Dataset entries:
========
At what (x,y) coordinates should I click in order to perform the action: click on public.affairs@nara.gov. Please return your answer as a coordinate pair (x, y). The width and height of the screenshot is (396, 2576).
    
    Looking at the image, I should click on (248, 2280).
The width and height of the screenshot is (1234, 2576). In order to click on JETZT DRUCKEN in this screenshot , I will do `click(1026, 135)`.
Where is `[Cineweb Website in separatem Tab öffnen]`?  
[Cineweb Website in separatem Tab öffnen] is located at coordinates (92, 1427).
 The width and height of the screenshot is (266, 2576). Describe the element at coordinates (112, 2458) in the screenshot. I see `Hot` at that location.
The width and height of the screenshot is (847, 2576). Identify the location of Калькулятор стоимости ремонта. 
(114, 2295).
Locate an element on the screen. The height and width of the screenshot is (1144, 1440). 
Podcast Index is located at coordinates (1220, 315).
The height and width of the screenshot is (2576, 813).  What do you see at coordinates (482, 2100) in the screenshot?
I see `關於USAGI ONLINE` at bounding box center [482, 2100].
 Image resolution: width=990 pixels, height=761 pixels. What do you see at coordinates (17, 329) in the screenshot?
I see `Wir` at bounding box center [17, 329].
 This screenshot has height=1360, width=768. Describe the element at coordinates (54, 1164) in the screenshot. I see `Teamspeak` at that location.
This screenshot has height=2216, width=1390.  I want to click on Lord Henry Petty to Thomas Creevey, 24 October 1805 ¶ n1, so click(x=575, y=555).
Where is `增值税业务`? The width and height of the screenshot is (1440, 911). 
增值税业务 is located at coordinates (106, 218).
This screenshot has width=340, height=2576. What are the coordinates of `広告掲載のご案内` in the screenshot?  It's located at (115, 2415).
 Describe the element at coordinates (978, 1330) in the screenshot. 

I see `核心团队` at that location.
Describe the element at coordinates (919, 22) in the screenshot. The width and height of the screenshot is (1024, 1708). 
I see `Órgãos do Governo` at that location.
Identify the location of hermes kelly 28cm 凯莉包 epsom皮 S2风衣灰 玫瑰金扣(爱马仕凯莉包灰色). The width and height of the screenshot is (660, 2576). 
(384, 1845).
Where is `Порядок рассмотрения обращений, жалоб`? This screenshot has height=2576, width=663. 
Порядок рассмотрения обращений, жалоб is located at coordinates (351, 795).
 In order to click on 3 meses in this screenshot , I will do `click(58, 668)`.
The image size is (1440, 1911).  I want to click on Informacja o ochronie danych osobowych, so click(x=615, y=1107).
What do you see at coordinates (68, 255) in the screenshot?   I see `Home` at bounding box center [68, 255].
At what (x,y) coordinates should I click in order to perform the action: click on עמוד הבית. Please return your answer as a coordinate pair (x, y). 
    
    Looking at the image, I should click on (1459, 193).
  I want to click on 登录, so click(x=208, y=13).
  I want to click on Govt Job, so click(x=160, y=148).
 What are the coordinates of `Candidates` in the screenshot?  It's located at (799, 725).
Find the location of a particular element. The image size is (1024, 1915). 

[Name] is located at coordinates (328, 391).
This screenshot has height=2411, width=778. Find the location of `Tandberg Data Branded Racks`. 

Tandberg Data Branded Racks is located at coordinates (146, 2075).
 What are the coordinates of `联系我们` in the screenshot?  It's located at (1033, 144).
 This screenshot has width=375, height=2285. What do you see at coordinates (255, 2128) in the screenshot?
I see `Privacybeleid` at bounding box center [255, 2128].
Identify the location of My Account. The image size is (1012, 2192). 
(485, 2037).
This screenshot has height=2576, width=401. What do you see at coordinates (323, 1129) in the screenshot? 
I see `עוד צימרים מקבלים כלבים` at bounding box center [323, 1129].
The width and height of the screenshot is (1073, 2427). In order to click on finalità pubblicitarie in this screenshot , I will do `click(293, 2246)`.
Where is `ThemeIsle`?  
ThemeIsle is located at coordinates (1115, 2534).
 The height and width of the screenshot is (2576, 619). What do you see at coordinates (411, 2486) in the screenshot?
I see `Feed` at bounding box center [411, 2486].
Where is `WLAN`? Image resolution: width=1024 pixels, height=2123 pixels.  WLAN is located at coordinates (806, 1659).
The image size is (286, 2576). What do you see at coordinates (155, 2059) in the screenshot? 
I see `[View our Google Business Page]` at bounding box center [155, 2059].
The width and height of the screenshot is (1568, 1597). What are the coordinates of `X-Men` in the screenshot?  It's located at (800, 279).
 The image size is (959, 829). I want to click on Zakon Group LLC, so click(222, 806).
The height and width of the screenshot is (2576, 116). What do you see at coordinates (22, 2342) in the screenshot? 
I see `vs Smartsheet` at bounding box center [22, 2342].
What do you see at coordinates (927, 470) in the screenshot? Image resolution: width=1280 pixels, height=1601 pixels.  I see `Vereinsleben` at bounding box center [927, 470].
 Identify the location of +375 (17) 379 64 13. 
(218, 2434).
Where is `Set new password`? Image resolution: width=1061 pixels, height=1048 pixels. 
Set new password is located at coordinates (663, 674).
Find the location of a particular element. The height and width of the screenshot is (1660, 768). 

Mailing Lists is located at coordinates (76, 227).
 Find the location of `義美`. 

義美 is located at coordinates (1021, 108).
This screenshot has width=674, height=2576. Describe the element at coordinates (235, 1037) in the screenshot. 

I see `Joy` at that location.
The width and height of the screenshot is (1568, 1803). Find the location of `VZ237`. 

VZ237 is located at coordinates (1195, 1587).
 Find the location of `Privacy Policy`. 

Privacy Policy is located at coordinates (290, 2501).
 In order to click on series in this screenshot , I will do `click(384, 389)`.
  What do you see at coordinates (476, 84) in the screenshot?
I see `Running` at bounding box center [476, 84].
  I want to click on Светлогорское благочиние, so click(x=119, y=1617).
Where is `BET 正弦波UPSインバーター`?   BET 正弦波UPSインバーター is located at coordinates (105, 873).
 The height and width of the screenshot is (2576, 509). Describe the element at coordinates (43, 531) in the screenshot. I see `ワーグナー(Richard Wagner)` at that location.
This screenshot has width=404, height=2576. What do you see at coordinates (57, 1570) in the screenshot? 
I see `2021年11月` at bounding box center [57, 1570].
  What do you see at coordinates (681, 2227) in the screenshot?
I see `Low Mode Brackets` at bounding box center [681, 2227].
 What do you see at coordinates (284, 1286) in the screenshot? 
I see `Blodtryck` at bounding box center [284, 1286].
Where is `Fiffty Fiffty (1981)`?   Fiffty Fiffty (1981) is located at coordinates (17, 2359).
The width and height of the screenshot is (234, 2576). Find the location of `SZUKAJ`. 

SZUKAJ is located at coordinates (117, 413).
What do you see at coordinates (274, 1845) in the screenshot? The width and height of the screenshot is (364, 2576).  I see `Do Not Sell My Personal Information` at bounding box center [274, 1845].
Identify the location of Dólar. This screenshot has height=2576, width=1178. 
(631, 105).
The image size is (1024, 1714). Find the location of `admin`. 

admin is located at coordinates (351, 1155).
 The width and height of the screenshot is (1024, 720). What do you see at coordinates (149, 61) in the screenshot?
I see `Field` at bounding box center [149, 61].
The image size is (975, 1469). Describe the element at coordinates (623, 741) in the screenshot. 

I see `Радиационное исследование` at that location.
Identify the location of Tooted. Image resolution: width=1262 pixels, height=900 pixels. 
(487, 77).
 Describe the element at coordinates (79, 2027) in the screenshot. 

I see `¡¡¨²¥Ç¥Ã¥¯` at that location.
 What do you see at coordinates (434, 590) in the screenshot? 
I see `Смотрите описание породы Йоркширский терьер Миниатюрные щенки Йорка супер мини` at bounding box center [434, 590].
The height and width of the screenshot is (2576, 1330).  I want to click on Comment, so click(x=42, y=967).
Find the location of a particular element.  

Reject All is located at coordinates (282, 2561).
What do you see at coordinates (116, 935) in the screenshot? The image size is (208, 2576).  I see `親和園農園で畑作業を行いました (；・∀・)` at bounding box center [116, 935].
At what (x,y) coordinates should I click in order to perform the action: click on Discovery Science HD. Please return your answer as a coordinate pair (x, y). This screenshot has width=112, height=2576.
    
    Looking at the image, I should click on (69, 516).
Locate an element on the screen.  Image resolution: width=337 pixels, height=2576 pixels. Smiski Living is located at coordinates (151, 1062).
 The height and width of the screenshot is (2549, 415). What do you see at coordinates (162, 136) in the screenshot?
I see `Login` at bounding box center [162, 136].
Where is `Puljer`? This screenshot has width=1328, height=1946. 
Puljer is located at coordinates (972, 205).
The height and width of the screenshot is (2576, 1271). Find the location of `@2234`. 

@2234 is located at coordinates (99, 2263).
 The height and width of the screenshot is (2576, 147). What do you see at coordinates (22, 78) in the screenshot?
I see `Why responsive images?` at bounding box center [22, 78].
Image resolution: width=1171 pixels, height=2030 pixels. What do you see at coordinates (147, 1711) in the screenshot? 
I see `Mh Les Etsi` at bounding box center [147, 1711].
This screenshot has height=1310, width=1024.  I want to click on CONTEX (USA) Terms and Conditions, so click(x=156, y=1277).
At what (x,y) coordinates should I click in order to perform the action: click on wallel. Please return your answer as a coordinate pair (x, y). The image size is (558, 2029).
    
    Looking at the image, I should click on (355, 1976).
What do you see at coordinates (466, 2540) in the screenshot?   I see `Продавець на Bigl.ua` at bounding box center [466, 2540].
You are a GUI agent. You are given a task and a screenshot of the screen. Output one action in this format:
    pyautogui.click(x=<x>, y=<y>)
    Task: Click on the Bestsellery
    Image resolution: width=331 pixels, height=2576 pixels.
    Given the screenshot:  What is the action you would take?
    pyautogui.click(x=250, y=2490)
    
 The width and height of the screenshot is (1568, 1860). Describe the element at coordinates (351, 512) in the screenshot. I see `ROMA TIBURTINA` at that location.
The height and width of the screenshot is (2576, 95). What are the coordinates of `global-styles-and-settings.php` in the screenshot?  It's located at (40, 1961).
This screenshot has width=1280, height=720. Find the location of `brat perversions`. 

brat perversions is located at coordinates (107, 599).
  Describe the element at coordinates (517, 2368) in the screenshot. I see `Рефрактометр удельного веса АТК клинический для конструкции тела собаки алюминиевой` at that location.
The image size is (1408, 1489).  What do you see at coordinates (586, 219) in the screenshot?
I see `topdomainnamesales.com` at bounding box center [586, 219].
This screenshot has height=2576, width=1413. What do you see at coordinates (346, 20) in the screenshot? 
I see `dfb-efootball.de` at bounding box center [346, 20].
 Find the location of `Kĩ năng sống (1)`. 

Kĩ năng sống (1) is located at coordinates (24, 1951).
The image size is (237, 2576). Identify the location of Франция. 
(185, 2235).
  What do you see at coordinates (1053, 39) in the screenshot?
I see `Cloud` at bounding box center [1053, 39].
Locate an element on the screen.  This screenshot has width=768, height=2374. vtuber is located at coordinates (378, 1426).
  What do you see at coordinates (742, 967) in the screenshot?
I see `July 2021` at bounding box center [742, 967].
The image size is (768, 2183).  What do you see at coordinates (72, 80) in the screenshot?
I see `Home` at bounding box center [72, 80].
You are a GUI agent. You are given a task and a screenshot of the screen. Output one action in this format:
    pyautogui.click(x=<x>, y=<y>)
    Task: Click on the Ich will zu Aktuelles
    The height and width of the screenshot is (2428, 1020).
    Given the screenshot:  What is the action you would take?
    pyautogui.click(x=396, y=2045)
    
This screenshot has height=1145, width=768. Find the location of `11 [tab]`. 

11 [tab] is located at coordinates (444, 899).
========
- _Task instructions_:
Output the lines of the records above exactly as they appear, from the line containing "is (558, 2029)." through the line containing "The height and width of the screenshot is (2576, 95).".

- _Final answer_:
At what (x,y) coordinates should I click in order to perform the action: click on wallel. Please return your answer as a coordinate pair (x, y). The image size is (558, 2029).
    
    Looking at the image, I should click on (355, 1976).
What do you see at coordinates (466, 2540) in the screenshot?   I see `Продавець на Bigl.ua` at bounding box center [466, 2540].
You are a GUI agent. You are given a task and a screenshot of the screen. Output one action in this format:
    pyautogui.click(x=<x>, y=<y>)
    Task: Click on the Bestsellery
    Image resolution: width=331 pixels, height=2576 pixels.
    Given the screenshot:  What is the action you would take?
    pyautogui.click(x=250, y=2490)
    
 The width and height of the screenshot is (1568, 1860). Describe the element at coordinates (351, 512) in the screenshot. I see `ROMA TIBURTINA` at that location.
The height and width of the screenshot is (2576, 95). What are the coordinates of `global-styles-and-settings.php` in the screenshot?  It's located at (40, 1961).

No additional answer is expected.